There seems little doubt that Kurt Vonnegut was one of the finest American authors of the last century. In many ways, despite some very dark moments in his own life, he is simply one of the most noble Americans of all time. Always a patriot, Vonnegut despised the fake nationalism of the Bush administration, coming out of retirement to write the short story collection A Man Without a Country in 2006. He is quoted as saying that he had “drawn energy from my contempt for our president”. (Why patriotism and supporting the president aren’t the same).
As observed in this lovely tribute, it was Vonnegut’s ability to characterize and humanize the frailties that bind us which made his writing so engrossing, captivating and – so often – laugh-out-loud funny.

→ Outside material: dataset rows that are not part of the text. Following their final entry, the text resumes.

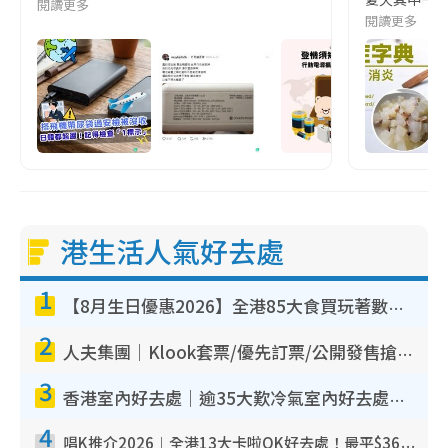
閱讀更多
閱讀更多
港生活人氣好去處
1
【8月生日優惠2026】全港85大食買玩著數攻略 自助餐/火鍋放題同行免費＋誠品/DONKI送現金券
2
人夫集團｜Klook套票/優先訂票/公開發售搶飛攻略！附票價.購票連結.場地座位表
3
香港室內好去處｜逾35大歎冷氣室內好去處推介 室內活動免費避雨無懼落雨
4
唱K推介2026︱全港13大卡啦OK好去處！最平$36起 日文K都有！(附地址+收費詳情)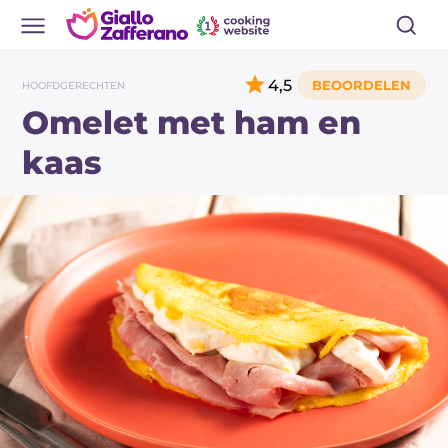
4,5
HOOFDGERECHTEN
Omelet met ham en
kaas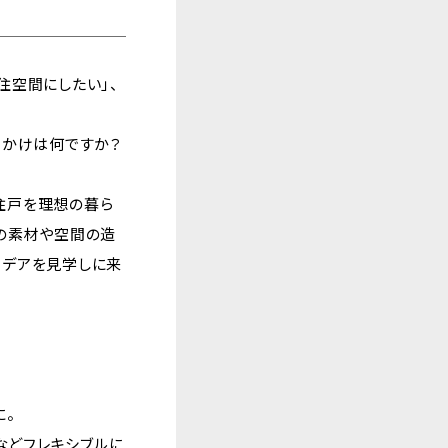
住空間にしたい」、
っかけは何ですか？
住戸を理想の暮ら
りの素材や空間の造
イデアを見学しに来
に。
などフレキシブルに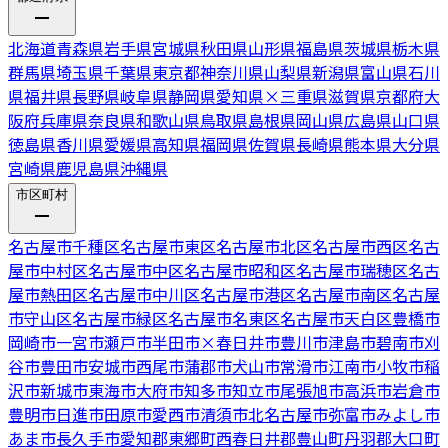
北海道
青森県
岩手県
宮城県
秋田県
山形県
福島県
茨城県
栃木県
群馬県
埼玉県
千葉県
東京都
神奈川県
山梨県
新潟県
富山県
石川
県
福井県
長野県
岐阜県
静岡県
愛知県
×
三重県
滋賀県
京都府
大
阪府
兵庫県
奈良県
和歌山県
鳥取県
島根県
岡山県
広島県
山口県
徳島県
香川県
愛媛県
高知県
福岡県
佐賀県
長崎県
熊本県
大分県
宮崎県
鹿児島県
沖縄県
市区町村
名古屋市千種区
名古屋市東区
名古屋市北区
名古屋市西区
名古
屋市中村区
名古屋市中区
名古屋市昭和区
名古屋市瑞穂区
名古
屋市熱田区
名古屋市中川区
名古屋市港区
名古屋市南区
名古屋
市守山区
名古屋市緑区
名古屋市名東区
名古屋市天白区
豊橋市
岡崎市
一宮市
瀬戸市
半田市
×
春日井市
豊川市
津島市
碧南市
刈
谷市
豊田市
安城市
西尾市
蒲郡市
犬山市
常滑市
江南市
小牧市
稲
沢市
新城市
東海市
大府市
知多市
知立市
尾張旭市
高浜市
岩倉市
豊明市
日進市
田原市
愛西市
清須市
北名古屋市
弥富市
みよし市
あま市
長久手市
愛知郡東郷町
西春日井郡豊山町
丹羽郡大口町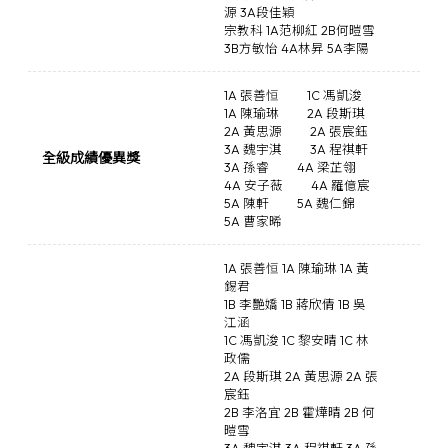
源 3A段佳穎
宗教科 1A范柳紅 2B何暟雪
3B方敏怡 4A林昇 5A李陽
1A 張善恒
1C 馮凱浚
1A 陳瑜琳
2A 段斯琪
2A 黃思源
2A 張宸鈺
3A 魏宇淇
3A 程祺軒
全級成績優異獎
3A 孫睿
4A 梁芷翎
4A 安子薇
4A 羅億宸
5A 陳軒
5A 魏仁錦
5A 曹家晞
1A 張善恒 1A 陳瑜琳 1A 黃
錫君
1B 李艷嬌 1B 蔣欣倩 1B 吳
江涵
1C 馮凱浚 1C 黎安晴 1C 林
政儒
2A 段斯琪 2A 黃思源 2A 張
宸鈺
2B 李洛宜 2B 霍燁晴 2B 何
暟雪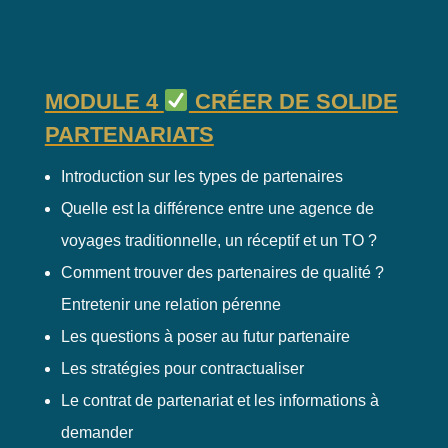
MODULE 4
CRÉER DE SOLIDE
PARTENARIATS
Introduction sur les types de partenaires
Quelle est la différence entre une agence de
voyages traditionnelle, un réceptif et un TO ?
Comment trouver des partenaires de qualité ?
Entretenir une relation pérenne
Les questions à poser au futur partenaire
Les stratégies pour contractualiser
Le contrat de partenariat et les informations à
demander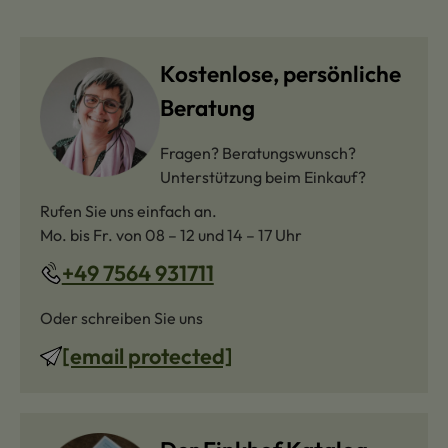
Kostenlose, persönliche
Beratung
Fragen? Beratungswunsch?
Unterstützung beim Einkauf?
Rufen Sie uns einfach an.
Mo. bis Fr. von 08 – 12 und 14 – 17 Uhr
+49 7564 931711
Oder schreiben Sie uns
[email protected]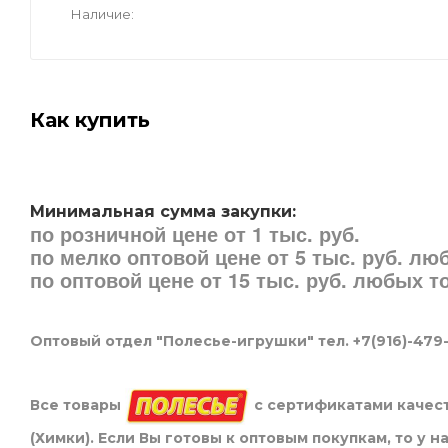
Наличие
Как купить
Минимальная сумма закупки:
по розничной цене от 1 тыс. руб.
по мелко оптовой цене от 5 тыс. руб. л
по оптовой цене от 15 тыс. руб. любых 
Оптовый отдел "Полесье-игрушки" тел. +7(916)-479
Все товары
с сертификатами качест
(Химки). Если Вы готовы к оптовым покупкам, то у 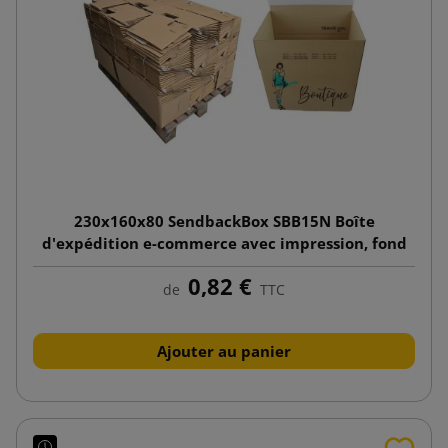
230x160x80 SendbackBox SBB15N Boîte
d'expédition e-commerce avec impression, fond
automatique
0,82 €
de
TTC
Ajouter au panier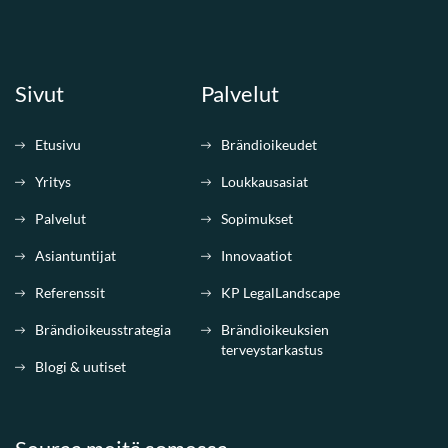
Sivut
Palvelut
Etusivu
Brändioikeudet
Yritys
Loukkausasiat
Palvelut
Sopimukset
Asiantuntijat
Innovaatiot
Referenssit
KP LegalLandscape
Brändioikeusstrategia
Brändioikeuksien
terveystarkastus
Blogi & uutiset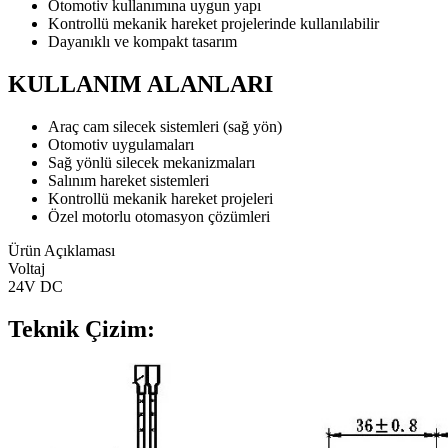
Otomotiv kullanımına uygun yapı
Kontrollü mekanik hareket projelerinde kullanılabilir
Dayanıklı ve kompakt tasarım
KULLANIM ALANLARI
Araç cam silecek sistemleri (sağ yön)
Otomotiv uygulamaları
Sağ yönlü silecek mekanizmaları
Salınım hareket sistemleri
Kontrollü mekanik hareket projeleri
Özel motorlu otomasyon çözümleri
Ürün Açıklaması
Voltaj
24V DC
Teknik Çizim: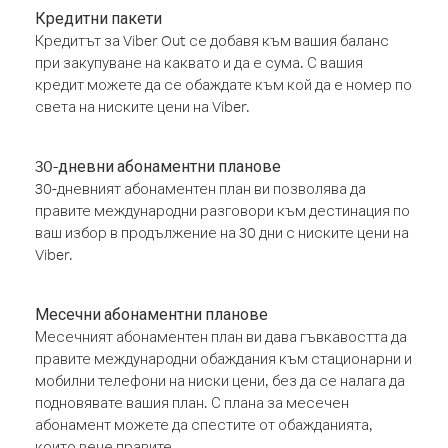
Кредитни пакети
Кредитът за Viber Out се добавя към вашия баланс
при закупуване на каквато и да е сума. С вашия
кредит можете да се обаждате към кой да е номер по
света на ниските цени на Viber.
30-дневни абонаментни планове
30-дневният абонаментен план ви позволява да
правите международни разговори към дестинация по
ваш избор в продължение на 30 дни с ниските цени на
Viber.
Месечни абонаментни планове
Месечният абонаментен план ви дава гъвкавостта да
правите международни обаждания към стационарни и
мобилни телефони на ниски цени, без да се налага да
подновявате вашия план. С плана за месечен
абонамент можете да спестите от обажданията,
които вече правите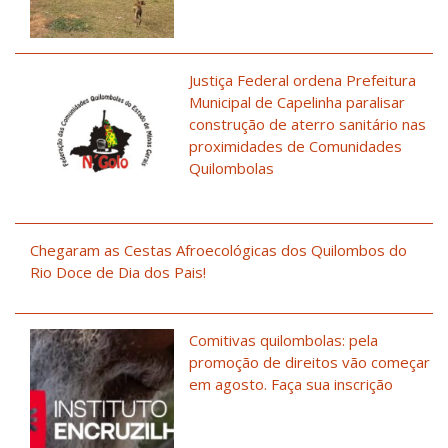
Justiça Federal ordena Prefeitura
Municipal de Capelinha paralisar
construção de aterro sanitário nas
proximidades de Comunidades
Quilombolas
Chegaram as Cestas Afroecológicas dos Quilombos do
Rio Doce de Dia dos Pais!
Comitivas quilombolas: pela
promoção de direitos vão começar
em agosto. Faça sua inscrição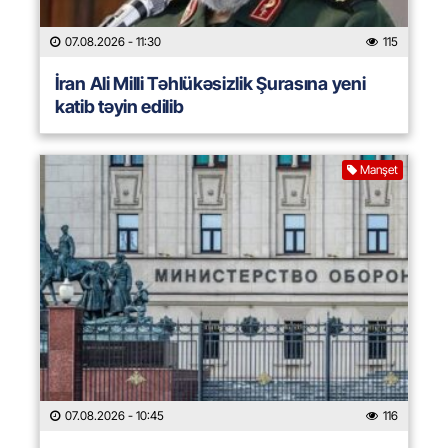
07.08.2026
- 11:30
115
İran Ali Milli Təhlükəsizlik Şurasına yeni
katib təyin edilib
Manşet
07.08.2026
- 10:45
116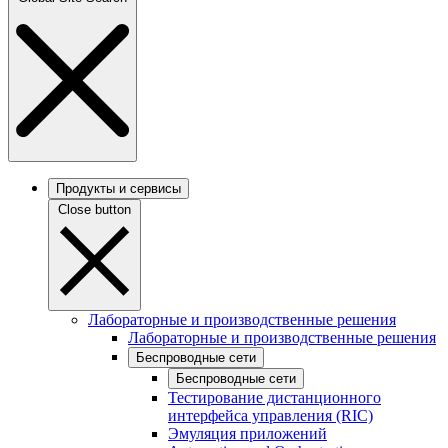
Продукты и сервисы
Close button
Лабораторные и производственные решения
Лабораторные и производственные решения
Беспроводные сети
Беспроводные сети
Тестирование дистанционного
интерфейса управления (RIC)
Эмуляция приложений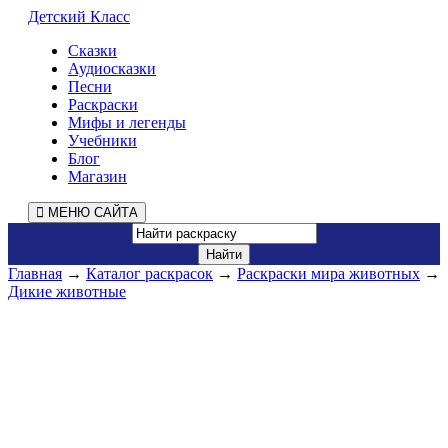
Детский Класс
Сказки
Аудиосказки
Песни
Раскраски
Мифы и легенды
Учебники
Блог
Магазин
МЕНЮ САЙТА
Главная
→
Каталог раскрасок
→
Раскраски мира животных
→
Дикие животные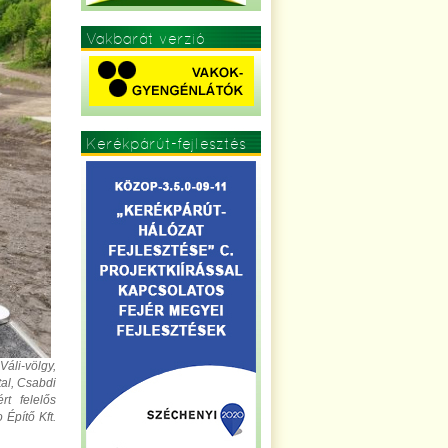
Vakbarát verzió
Kerékpárút-fejlesztés
Váli-völgy,
al, Csabdi
rt felelős
Építő Kft.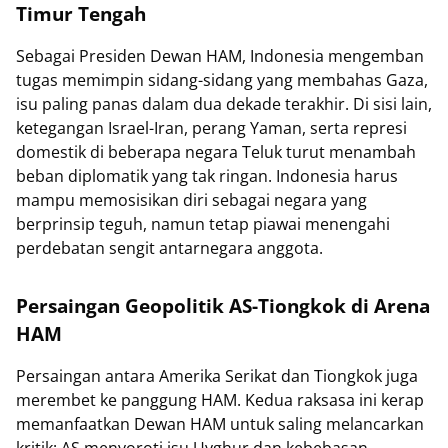
Timur Tengah
Sebagai Presiden Dewan HAM, Indonesia mengemban
tugas memimpin sidang-sidang yang membahas Gaza,
isu paling panas dalam dua dekade terakhir. Di sisi lain,
ketegangan Israel-Iran, perang Yaman, serta represi
domestik di beberapa negara Teluk turut menambah
beban diplomatik yang tak ringan. Indonesia harus
mampu memosisikan diri sebagai negara yang
berprinsip teguh, namun tetap piawai menengahi
perdebatan sengit antarnegara anggota.
Persaingan Geopolitik AS-Tiongkok di Arena
HAM
Persaingan antara Amerika Serikat dan Tiongkok juga
merembet ke panggung HAM. Kedua raksasa ini kerap
memanfaatkan Dewan HAM untuk saling melancarkan
kritik: AS menyoroti isu Uyghur dan kebebasan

Although he had not written very much in recent years, his death is a monumental loss. I can think of no writer who comes close to matching his humanity, humor and pure mastery of the language.
Surely it would be fitting to have a memorial to this great man. I suggest a replacement of the Pot Noodle in Times Square, perhaps surrounded by the aliens from Tralfamadore and accompanied by some of his famous one liners:
“If you want to disappoint your parents and don’t have the nerve to be gay, go into the arts.”
“I’d rather have a bottle in front of me than a frontal labotomy”
NB: the title of this is ironic and borrowed from Vonnegut himself. In a quote about Isaac Asimov:
“Do you know what a Humanist is? I am honorary president of the American Humanist Association, having succeeded the late, great science fiction writer Isaac Asimov in that functionless capacity. We Humanists try to behave well without any expectation of rewards or punishments in an afterlife. We serve as best we can the only abstraction with which we have any real familiarity, which is our community.
We had a memorial services for Isaac a few years back, and at one point I said, “Isaac is up in Heaven now.” It was the funniest thing I could have said to a group of Humanists. I rolled them in the aisles. It was several minutes before order could be restored. And if I should ever die, God forbid, I hope you will say, “Kurt is up in Heaven now.” That’s my favorite joke.”